__WORK ITEM__: In your output, repeat each entry exactly and include no pictures.

= = =

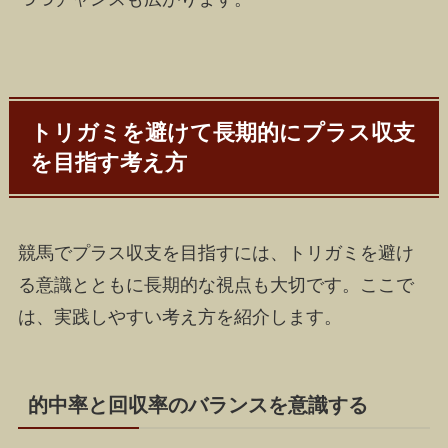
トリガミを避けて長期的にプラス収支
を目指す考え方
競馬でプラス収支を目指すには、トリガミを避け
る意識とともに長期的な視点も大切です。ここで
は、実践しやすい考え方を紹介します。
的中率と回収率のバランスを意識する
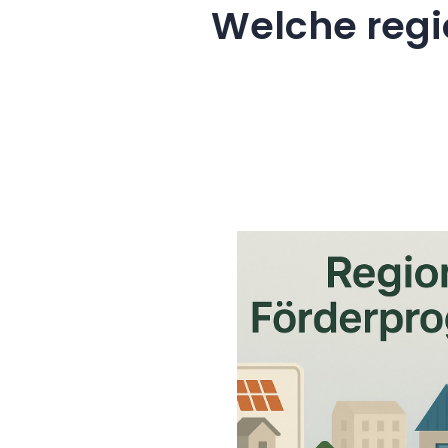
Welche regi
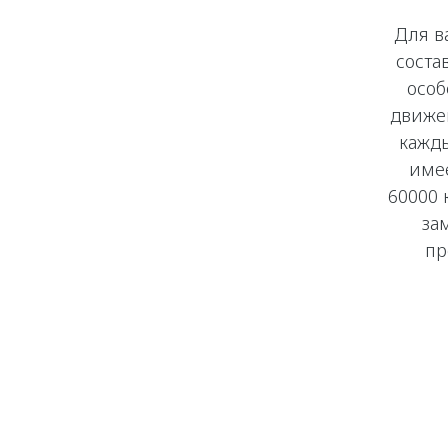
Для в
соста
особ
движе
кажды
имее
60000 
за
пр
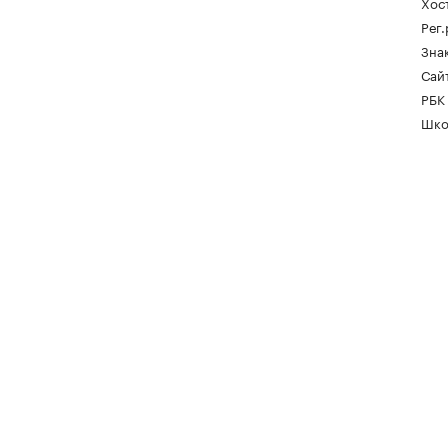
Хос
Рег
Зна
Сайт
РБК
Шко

= = =

__ANSWER TO THIS EXERCISE__:
トリガミを避けて長期的にプラス収支
を目指す考え方
競馬でプラス収支を目指すには、トリガミを避け
る意識とともに長期的な視点も大切です。ここで
は、実践しやすい考え方を紹介します。
的中率と回収率のバランスを意識する
Welche regi
Для в
соста
особ
движе
кажды
имее
60000 
за
пр
Хос
Рег
Зна
Сайт
РБК
Шко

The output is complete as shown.